**TASK STATEMENT**. Give the line containing "states, you can make a claim against the" again, exactly, along with all later lines of the entries, through the last one.

**EXCERPTED DATA**.
========================================================================
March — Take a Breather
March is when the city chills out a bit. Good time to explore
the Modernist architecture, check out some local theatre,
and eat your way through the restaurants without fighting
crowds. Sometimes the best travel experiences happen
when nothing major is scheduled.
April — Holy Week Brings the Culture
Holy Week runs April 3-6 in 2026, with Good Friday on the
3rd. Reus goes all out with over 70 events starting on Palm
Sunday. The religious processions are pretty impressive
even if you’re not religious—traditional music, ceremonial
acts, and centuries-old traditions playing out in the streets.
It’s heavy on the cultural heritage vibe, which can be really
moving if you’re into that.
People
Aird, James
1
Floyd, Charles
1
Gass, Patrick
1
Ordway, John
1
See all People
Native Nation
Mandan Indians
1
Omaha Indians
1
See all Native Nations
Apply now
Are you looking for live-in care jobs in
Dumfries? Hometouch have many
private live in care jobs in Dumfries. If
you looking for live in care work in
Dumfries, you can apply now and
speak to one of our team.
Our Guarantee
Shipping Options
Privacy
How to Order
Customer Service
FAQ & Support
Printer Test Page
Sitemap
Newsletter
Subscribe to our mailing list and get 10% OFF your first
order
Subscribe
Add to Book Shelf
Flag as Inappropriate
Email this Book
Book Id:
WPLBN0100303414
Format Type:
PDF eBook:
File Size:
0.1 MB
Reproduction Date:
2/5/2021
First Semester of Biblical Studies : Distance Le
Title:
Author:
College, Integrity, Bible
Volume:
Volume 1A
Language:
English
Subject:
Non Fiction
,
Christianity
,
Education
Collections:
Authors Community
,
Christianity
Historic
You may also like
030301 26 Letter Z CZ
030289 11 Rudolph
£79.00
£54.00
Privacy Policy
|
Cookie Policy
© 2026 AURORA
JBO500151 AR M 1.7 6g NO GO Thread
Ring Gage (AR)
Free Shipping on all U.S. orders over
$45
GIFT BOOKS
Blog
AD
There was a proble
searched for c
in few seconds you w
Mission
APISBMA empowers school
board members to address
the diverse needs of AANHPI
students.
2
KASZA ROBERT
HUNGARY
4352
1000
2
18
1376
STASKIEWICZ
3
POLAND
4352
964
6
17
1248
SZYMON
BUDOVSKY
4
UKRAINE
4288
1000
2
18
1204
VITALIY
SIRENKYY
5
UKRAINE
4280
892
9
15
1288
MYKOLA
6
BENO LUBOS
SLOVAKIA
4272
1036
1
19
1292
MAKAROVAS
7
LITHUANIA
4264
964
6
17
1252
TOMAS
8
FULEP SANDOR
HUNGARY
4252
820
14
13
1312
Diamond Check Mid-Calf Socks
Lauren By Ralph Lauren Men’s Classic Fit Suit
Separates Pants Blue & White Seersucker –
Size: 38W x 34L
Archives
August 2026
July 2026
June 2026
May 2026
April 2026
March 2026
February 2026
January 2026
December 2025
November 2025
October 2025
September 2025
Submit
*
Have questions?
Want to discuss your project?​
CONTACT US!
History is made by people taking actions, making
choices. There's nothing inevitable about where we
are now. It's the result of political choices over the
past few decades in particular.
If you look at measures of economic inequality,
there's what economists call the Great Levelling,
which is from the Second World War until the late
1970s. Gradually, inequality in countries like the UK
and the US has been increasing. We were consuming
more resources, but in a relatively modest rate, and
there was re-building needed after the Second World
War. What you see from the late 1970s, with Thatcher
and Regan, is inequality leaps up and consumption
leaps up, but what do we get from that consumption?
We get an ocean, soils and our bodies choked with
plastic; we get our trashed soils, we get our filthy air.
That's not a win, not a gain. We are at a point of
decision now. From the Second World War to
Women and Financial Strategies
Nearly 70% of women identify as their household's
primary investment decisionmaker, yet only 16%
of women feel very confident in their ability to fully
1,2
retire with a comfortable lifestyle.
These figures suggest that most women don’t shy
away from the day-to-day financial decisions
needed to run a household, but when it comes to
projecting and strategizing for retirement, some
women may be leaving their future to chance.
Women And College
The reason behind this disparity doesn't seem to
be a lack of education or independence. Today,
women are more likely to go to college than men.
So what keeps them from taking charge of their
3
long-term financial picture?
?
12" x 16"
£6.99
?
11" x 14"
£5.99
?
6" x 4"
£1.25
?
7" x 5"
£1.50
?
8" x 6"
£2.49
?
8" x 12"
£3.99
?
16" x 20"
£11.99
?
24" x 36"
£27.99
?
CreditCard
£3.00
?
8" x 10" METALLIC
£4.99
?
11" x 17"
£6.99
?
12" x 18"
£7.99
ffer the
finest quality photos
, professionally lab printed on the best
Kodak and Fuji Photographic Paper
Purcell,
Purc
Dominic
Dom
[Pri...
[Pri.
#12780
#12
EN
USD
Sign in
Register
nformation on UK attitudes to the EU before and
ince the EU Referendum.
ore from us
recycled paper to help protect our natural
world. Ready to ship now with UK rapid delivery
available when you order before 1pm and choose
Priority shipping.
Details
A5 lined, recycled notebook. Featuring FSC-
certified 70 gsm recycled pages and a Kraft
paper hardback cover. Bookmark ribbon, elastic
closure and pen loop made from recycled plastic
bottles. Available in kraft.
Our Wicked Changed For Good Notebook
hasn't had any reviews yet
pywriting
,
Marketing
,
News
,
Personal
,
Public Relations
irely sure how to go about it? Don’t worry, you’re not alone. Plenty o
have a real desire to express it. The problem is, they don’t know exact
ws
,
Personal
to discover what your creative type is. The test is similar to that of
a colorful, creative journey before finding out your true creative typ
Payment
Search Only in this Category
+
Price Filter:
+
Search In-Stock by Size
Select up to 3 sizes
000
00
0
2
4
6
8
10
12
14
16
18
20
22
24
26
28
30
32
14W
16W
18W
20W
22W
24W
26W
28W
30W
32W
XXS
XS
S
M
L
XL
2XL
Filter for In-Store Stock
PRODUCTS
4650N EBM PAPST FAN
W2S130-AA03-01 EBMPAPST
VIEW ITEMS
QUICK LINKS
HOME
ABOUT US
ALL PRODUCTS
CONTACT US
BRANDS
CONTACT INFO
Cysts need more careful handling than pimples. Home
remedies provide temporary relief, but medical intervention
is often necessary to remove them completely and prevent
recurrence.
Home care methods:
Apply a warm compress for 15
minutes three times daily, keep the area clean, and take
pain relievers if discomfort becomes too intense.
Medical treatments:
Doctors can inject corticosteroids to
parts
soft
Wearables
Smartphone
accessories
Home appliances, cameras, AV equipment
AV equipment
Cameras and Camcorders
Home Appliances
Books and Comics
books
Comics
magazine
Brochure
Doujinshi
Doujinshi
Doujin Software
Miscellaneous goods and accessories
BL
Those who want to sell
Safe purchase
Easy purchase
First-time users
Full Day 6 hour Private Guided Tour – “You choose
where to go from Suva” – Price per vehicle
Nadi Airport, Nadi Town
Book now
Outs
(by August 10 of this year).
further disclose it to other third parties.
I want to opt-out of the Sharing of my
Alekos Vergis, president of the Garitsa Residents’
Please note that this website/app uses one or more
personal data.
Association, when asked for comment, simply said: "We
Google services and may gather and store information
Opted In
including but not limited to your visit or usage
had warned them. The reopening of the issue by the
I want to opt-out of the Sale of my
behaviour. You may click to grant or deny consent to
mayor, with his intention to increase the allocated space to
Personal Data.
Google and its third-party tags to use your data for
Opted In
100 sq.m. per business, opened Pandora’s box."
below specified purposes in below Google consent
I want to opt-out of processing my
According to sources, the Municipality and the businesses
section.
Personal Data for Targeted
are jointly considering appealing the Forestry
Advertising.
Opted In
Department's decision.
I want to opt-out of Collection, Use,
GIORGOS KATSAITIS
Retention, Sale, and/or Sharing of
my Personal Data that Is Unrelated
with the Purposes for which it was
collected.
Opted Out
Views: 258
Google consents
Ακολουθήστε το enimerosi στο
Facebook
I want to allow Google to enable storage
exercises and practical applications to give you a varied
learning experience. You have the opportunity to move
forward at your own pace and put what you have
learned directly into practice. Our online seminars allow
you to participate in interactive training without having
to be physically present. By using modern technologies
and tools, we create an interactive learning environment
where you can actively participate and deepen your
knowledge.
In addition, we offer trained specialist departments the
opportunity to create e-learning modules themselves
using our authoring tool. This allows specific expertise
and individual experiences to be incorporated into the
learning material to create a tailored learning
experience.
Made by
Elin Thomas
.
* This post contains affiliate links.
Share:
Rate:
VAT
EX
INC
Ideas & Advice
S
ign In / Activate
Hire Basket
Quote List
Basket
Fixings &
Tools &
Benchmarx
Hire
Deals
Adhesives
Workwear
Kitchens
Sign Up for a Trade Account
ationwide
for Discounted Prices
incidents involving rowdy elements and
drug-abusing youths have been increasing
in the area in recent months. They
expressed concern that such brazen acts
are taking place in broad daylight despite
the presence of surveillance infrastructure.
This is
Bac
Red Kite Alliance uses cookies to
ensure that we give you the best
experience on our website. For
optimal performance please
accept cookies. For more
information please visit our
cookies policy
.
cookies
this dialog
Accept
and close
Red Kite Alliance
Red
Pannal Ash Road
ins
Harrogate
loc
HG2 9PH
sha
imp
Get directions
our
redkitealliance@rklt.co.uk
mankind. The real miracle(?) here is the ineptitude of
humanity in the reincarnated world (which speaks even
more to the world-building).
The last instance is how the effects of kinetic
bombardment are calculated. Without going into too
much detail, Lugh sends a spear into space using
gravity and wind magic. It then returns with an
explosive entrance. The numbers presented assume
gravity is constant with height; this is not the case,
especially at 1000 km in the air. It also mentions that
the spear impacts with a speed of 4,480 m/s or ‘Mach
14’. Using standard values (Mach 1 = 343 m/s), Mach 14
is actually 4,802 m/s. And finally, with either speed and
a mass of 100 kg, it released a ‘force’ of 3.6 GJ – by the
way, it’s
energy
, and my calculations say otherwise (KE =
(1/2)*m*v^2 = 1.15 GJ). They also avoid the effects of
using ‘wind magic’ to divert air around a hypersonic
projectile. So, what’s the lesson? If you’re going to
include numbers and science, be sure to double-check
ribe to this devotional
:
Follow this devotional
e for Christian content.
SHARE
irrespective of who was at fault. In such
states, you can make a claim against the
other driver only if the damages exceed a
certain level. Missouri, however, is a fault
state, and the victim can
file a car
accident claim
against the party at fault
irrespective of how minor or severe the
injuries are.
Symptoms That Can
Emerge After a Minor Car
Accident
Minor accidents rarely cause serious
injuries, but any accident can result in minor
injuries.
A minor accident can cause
========================================================================
**ANSWER AREA**.
states, you can make a claim against the
other driver only if the damages exceed a
certain level. Missouri, however, is a fault
state, and the victim can
file a car
accident claim
against the party at fault
irrespective of how minor or severe the
injuries are.
Symptoms That Can
Emerge After a Minor Car
Accident
Minor accidents rarely cause serious
injuries, but any accident can result in minor
injuries.
A minor accident can cause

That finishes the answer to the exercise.